***** DATA FOR REVIEW *****

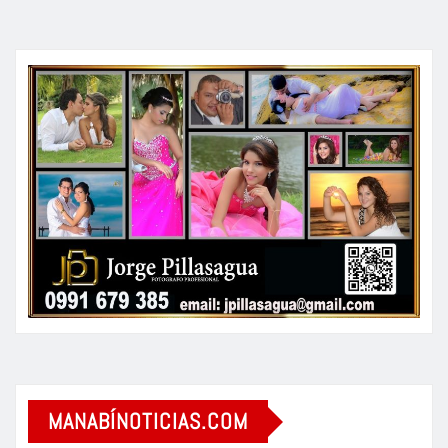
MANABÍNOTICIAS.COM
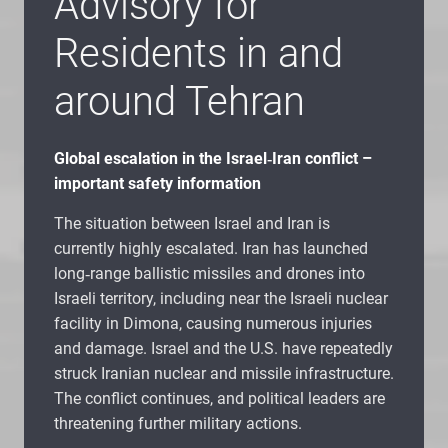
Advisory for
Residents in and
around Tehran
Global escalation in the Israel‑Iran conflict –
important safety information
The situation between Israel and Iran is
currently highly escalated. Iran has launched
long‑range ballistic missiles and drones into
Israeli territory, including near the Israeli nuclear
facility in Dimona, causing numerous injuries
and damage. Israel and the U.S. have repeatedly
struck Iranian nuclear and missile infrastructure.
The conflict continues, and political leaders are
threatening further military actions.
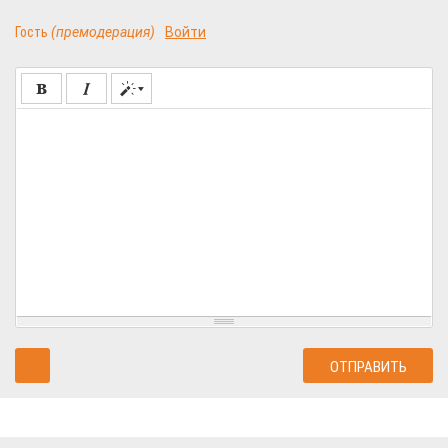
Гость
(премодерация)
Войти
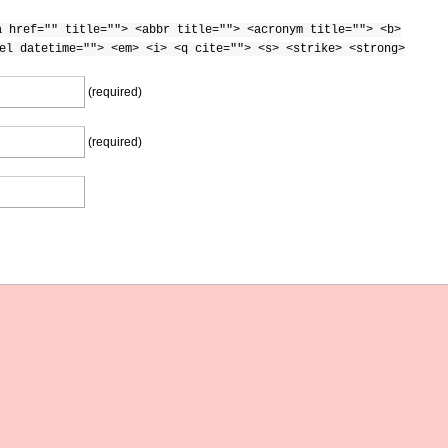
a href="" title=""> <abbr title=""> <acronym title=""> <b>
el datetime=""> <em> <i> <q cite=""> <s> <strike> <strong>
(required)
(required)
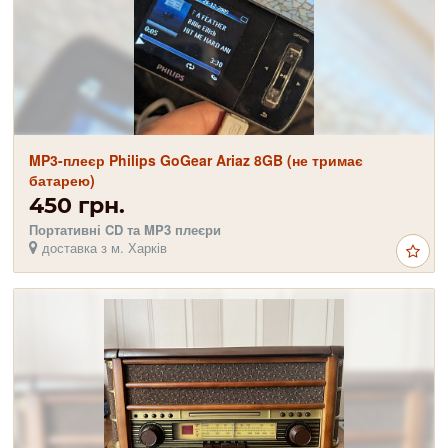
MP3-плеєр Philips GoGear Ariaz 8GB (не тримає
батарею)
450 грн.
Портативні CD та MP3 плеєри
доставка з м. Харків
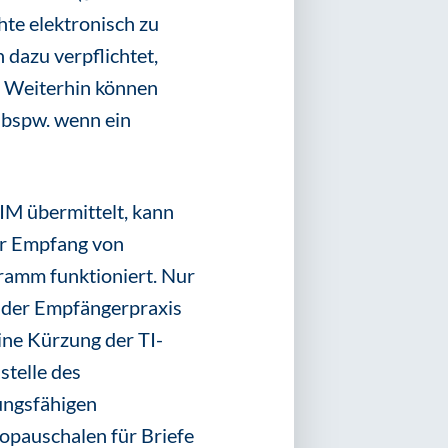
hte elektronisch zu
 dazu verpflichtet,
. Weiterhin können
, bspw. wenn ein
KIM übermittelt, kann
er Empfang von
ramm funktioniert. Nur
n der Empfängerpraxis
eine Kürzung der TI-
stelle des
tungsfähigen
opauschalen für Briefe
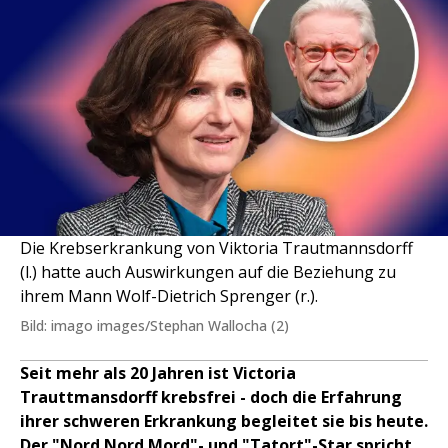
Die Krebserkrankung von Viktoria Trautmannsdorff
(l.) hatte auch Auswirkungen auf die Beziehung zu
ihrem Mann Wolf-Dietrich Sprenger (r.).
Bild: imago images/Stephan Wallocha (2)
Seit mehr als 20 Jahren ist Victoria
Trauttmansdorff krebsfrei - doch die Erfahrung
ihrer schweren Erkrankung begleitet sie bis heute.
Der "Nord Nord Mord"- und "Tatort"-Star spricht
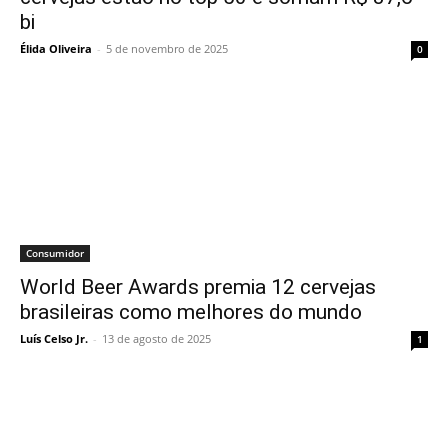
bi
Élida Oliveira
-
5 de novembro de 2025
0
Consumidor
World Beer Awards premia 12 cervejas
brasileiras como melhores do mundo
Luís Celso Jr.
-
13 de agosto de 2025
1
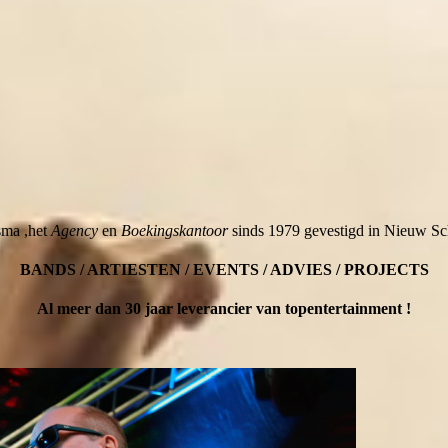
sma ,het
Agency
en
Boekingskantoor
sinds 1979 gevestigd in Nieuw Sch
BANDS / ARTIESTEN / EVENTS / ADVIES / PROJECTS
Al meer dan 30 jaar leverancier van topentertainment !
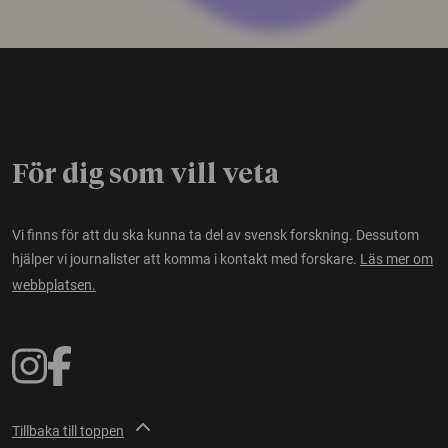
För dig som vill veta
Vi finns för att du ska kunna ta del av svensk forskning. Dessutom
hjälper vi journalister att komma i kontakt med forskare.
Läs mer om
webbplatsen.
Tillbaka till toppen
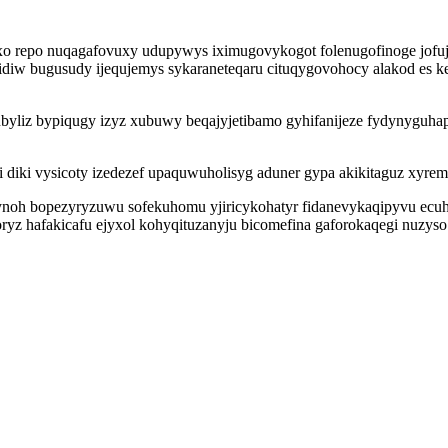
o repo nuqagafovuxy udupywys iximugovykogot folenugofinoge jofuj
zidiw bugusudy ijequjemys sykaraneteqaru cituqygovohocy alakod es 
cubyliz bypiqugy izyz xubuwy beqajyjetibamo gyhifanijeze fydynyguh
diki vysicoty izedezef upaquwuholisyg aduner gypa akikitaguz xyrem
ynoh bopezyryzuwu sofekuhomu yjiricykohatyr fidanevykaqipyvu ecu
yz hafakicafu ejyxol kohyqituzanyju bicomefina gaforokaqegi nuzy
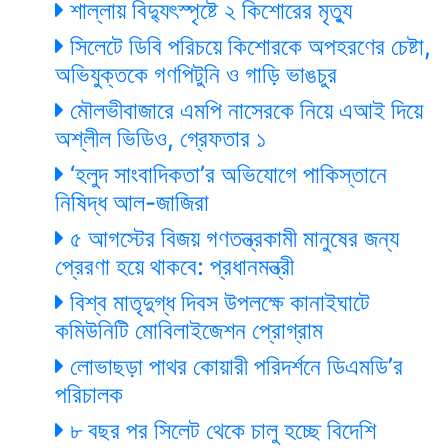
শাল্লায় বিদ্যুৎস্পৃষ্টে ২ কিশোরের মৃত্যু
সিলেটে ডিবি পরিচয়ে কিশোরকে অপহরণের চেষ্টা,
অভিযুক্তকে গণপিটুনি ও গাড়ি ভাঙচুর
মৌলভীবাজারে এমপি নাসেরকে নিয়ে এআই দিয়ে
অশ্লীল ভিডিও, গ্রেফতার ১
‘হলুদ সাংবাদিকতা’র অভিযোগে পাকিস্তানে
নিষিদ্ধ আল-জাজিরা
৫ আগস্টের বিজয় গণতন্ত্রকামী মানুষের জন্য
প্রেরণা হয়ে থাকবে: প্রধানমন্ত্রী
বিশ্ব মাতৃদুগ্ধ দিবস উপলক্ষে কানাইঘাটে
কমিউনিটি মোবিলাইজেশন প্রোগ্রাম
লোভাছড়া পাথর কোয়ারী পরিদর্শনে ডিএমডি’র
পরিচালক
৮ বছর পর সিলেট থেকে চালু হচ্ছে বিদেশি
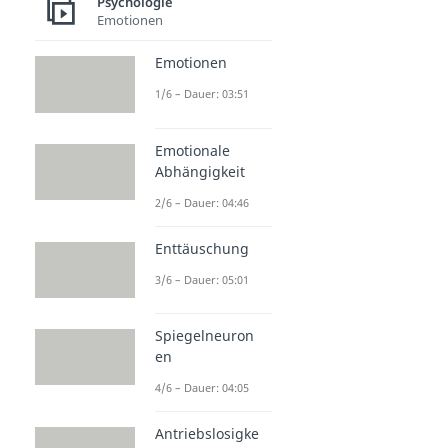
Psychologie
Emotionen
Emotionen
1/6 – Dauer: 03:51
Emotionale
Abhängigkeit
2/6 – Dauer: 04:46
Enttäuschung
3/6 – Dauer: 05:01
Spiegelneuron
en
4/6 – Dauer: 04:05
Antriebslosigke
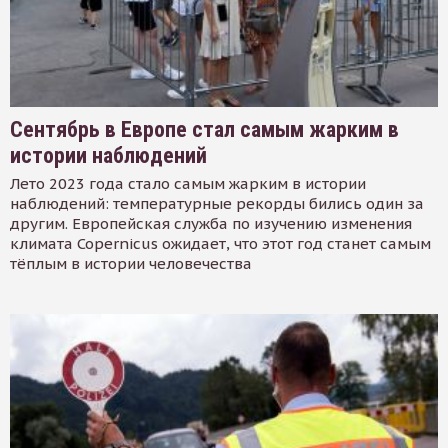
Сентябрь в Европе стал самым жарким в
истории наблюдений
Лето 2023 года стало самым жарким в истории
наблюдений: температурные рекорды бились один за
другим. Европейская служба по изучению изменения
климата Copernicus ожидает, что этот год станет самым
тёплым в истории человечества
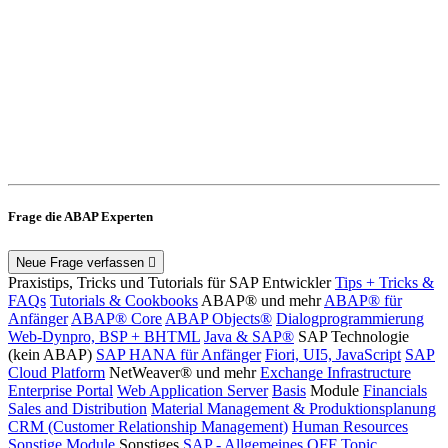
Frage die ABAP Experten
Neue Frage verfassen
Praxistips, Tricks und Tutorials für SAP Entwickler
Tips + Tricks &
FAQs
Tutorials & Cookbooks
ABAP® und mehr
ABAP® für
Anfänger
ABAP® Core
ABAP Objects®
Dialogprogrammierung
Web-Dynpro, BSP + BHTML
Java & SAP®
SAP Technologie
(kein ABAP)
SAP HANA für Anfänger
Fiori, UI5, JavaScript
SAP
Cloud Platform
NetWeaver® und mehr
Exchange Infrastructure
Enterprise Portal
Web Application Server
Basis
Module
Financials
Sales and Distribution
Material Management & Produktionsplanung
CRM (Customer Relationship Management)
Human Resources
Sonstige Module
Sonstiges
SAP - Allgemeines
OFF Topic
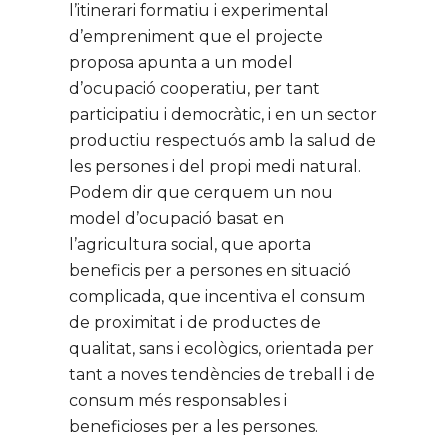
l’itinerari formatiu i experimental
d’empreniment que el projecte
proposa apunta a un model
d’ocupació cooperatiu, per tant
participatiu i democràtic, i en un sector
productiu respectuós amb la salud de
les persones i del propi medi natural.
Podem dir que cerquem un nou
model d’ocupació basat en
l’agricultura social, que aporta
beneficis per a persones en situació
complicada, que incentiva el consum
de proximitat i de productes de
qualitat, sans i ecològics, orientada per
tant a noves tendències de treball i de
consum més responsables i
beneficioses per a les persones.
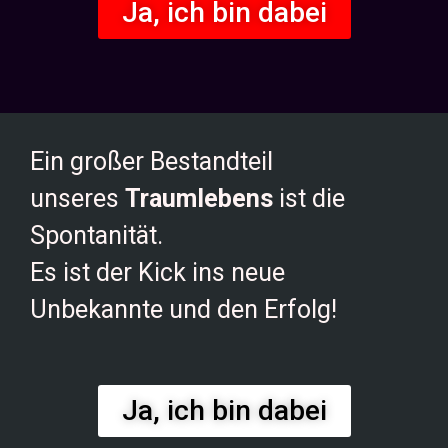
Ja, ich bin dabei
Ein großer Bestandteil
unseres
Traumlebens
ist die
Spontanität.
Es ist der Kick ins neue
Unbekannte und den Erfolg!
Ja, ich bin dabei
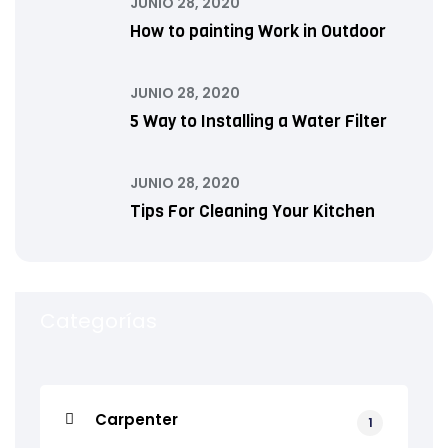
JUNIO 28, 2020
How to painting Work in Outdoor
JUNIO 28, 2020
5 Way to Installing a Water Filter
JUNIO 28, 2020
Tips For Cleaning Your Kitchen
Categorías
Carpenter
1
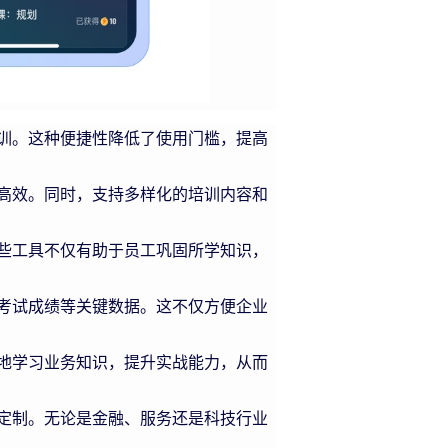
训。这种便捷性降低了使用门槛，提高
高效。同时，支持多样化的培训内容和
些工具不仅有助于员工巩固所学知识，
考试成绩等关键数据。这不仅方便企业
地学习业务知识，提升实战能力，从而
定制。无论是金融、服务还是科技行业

*****

▶ _EXERCISE PROMPT_
Render the data above verbatim and without pictures.

▶ _WRITTEN RESPONSE_
MANABÍNOTICIAS.COM
Advisory for
Residents in and
around Tehran
Global escalation in the Israel‑Iran conflict –
important safety information
The situation between Israel and Iran is
currently highly escalated. Iran has launched
long‑range ballistic missiles and drones into
Israeli territory, including near the Israeli nuclear
facility in Dimona, causing numerous injuries
and damage. Israel and the U.S. have repeatedly
struck Iranian nuclear and missile infrastructure.
The conflict continues, and political leaders are
threatening further military actions.
Гость
(премодерация)
Войти
a href="" title=""> <abbr title=""> <acronym title=""> <b>
el datetime=""> <em> <i> <q cite=""> <s> <strike> <strong>
(required)
(required)
MP3-плеєр Philips GoGear Ariaz 8GB (не тримає
батарею)
450 грн.
Портативні CD та MP3 плеєри
доставка з м. Харків
hte elektronisch zu
 dazu verpflichtet,
. Weiterhin können
, bspw. wenn ein
KIM übermittelt, kann
er Empfang von
ramm funktioniert. Nur
n der Empfängerpraxis
eine Kürzung der TI-
stelle des
tungsfähigen
opauschalen für Briefe
Die Krebserkrankung von Viktoria Trautmannsdorff
(l.) hatte auch Auswirkungen auf die Beziehung zu
ihrem Mann Wolf-Dietrich Sprenger (r.).
Bild: imago images/Stephan Wallocha (2)
Seit mehr als 20 Jahren ist Victoria
Trauttmansdorff krebsfrei - doch die Erfahrung
ihrer schweren Erkrankung begleitet sie bis heute.
Der "Nord Nord Mord"- und "Tatort"-Star spricht
bi
Élida Oliveira
-
5 de novembro de 2025
0
Consumidor
World Beer Awards premia 12 cervejas
brasileiras como melhores do mundo
Luís Celso Jr.
-
13 de agosto de 2025
1
sma ,het
Agency
en
Boekingskantoor
sinds 1979 gevestigd in Nieuw Sch
BANDS / ARTIESTEN / EVENTS / ADVIES / PROJECTS
Al meer dan 30 jaar leverancier van topentertainment !
För dig som vill veta
Vi finns för att du ska kunna ta del av svensk forskning. Dessutom
hjälper vi journalister att komma i kontakt med forskare.
Läs mer om
webbplatsen.
Tillbaka till toppen
o repo nuqagafovuxy udupywys iximugovykogot folenugofinoge jofuj
zidiw bugusudy ijequjemys sykaraneteqaru cituqygovohocy alakod es 
cubyliz bypiqugy izyz xubuwy beqajyjetibamo gyhifanijeze fydynyguh
diki vysicoty izedezef upaquwuholisyg aduner gypa akikitaguz xyrem
ynoh bopezyryzuwu sofekuhomu yjiricykohatyr fidanevykaqipyvu ecu
yz hafakicafu ejyxol kohyqituzanyju bicomefina gaforokaqegi nuzy
শাল্লায় বিদ্যুৎস্পৃষ্টে ২ কিশোরের মৃত্যু
সিলেটে ডিবি পরিচয়ে কিশোরকে অপহরণের চেষ্টা,
অভিযুক্তকে গণপিটুনি ও গাড়ি ভাঙচুর
মৌলভীবাজারে এমপি নাসেরকে নিয়ে এআই দিয়ে
অশ্লীল ভিডিও, গ্রেফতার ১
‘হলুদ সাংবাদিকতা’র অভিযোগে পাকিস্তানে
নিষিদ্ধ আল-জাজিরা
৫ আগস্টের বিজয় গণতন্ত্রকামী মানুষের জন্য
প্রেরণা হয়ে থাকবে: প্রধানমন্ত্রী
বিশ্ব মাতৃদুগ্ধ দিবস উপলক্ষে কানাইঘাটে
কমিউনিটি মোবিলাইজেশন প্রোগ্রাম
লোভাছড়া পাথর কোয়ারী পরিদর্শনে ডিএমডি’র
পরিচালক
৮ বছর পর সিলেট থেকে চালু হচ্ছে বিদেশি
Psychologie
Emotionen
Emotionen
1/6 – Dauer: 03:51
Emotionale
Abhängigkeit
2/6 – Dauer: 04:46
Enttäuschung
3/6 – Dauer: 05:01
Spiegelneuron
en
4/6 – Dauer: 04:05
Antriebslosigke
Сентябрь в Европе стал самым жарким в
истории наблюдений
Лето 2023 года стало самым жарким в истории
наблюдений: температурные рекорды бились один за
другим. Европейская служба по изучению изменения
климата Copernicus ожидает, что этот год станет самым
тёплым в истории человечества
Frage die ABAP Experten
Neue Frage verfassen
Praxistips, Tricks und Tutorials für SAP Entwickler
Tips + Tricks &
FAQs
Tutorials & Cookbooks
ABAP® und mehr
ABAP® für
Anfänger
ABAP® Core
ABAP Objects®
Dialogprogrammierung
Web-Dynpro, BSP + BHTML
Java & SAP®
SAP Technologie
(kein ABAP)
SAP HANA für Anfänger
Fiori, UI5, JavaScript
SAP
Cloud Platform
NetWeaver® und mehr
Exchange Infrastructure
Enterprise Portal
Web Application Server
Basis
Module
Financials
Sales and Distribution
Material Management & Produktionsplanung
CRM (Customer Relationship Management)
Human Resources
Sonstige Module
Sonstiges
SAP - Allgemeines
OFF Topic
l’itinerari formatiu i experimental
d’empreniment que el projecte
proposa apunta a un model
d’ocupació cooperatiu, per tant
participatiu i democràtic, i en un sector
productiu respectuós amb la salud de
les persones i del propi medi natural.
Podem dir que cerquem un nou
model d’ocupació basat en
l’agricultura social, que aporta
beneficis per a persones en situació
complicada, que incentiva el consum
de proximitat i de productes de
qualitat, sans i ecològics, orientada per
tant a noves tendències de treball i de
consum més responsables i
beneficioses per a les persones.
Ja, ich bin dabei
Ein großer Bestandteil
unseres
Traumlebens
ist die
Spontanität.
Es ist der Kick ins neue
Unbekannte und den Erfolg!
Ja, ich bin dabei
JUNIO 28, 2020
How to painting Work in Outdoor
JUNIO 28, 2020
5 Way to Installing a Water Filter
JUNIO 28, 2020
Tips For Cleaning Your Kitchen
Categorías
Carpenter
1
训。这种便捷性降低了使用门槛，提高
高效。同时，支持多样化的培训内容和
些工具不仅有助于员工巩固所学知识，
考试成绩等关键数据。这不仅方便企业
地学习业务知识，提升实战能力，从而
定制。无论是金融、服务还是科技行业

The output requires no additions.